A garage has $N$ parking spots. Only once per day (at midnight) are cars allowed to enter it. The number of cars wanting to enter each midnight is geometrically distributed, i.e. $P(X=k)=p(1-p)^i$ for some $0<p<1$. All cars are let in as long as there is space.
Cars can leave whenever they want. The probability that a car, that was parked in the garage just after midnight, leaves the garage before midnight next day is $q$ (independent of other cars, or how long it has been there).
I'm trying to model the number of cars present just before midnight, and find how many cars cars there are on average in the garage.

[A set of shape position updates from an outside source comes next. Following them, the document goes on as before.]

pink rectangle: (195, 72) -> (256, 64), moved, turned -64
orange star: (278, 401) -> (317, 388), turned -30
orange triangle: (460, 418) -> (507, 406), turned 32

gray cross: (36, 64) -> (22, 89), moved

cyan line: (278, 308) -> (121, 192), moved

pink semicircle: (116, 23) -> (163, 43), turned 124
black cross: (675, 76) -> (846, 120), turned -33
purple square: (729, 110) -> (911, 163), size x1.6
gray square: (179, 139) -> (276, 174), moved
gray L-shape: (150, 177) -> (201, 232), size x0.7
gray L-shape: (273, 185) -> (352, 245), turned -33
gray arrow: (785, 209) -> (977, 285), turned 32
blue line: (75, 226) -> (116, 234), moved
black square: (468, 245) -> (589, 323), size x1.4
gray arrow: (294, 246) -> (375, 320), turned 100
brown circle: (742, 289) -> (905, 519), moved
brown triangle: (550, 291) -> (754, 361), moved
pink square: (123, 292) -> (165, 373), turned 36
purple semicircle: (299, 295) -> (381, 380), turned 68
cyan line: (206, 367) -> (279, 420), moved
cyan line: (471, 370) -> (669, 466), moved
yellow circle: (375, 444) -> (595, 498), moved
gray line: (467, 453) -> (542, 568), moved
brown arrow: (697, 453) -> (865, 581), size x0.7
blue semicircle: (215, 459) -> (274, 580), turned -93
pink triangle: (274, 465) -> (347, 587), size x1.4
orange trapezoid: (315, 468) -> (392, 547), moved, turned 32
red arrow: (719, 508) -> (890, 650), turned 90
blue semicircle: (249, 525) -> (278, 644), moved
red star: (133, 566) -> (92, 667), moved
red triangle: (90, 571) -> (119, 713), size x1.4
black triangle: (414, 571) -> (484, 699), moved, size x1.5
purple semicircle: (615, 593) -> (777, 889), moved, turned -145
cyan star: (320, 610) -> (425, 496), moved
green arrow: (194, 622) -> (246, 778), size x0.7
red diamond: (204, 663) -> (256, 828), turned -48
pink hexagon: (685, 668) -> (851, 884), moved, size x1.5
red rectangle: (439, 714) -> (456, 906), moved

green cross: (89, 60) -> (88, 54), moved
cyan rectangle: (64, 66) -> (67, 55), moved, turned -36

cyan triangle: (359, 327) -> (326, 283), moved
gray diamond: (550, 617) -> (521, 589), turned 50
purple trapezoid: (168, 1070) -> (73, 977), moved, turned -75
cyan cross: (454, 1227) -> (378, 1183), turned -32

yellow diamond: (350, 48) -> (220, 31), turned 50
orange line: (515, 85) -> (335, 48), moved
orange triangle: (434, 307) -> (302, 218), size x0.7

At first I thought some kind of queueing system would be in order, but I can't seem to take the discrete nature of the arrivals into account. My second thought was creating a Markov chain and just brute-forcing my way to find the probabilities of each transition $P_{ij}$
$$P_{ij}=\sum_{k=j-i}^{N-i} P(\text{k cars arrive})\cdot P((i+k)-j \text{ cars leave})+\sum_{k=N+1-i}^{\infty}P(k \text{ cars arrive})\cdot P((N-j) \text{ cars leave})$$ The second sum takes care of the scenarios where more cars wish to enter than there's room for, so the garage holds exactly N cars right after midnight (meaning that $N-j$ cars will have to leave during the day so the number of cars before next midnight is $j$).
Now this doesn't really seem an elegant way, and I also haven't got to the second question. Does anyone have a suggestion on how to model this?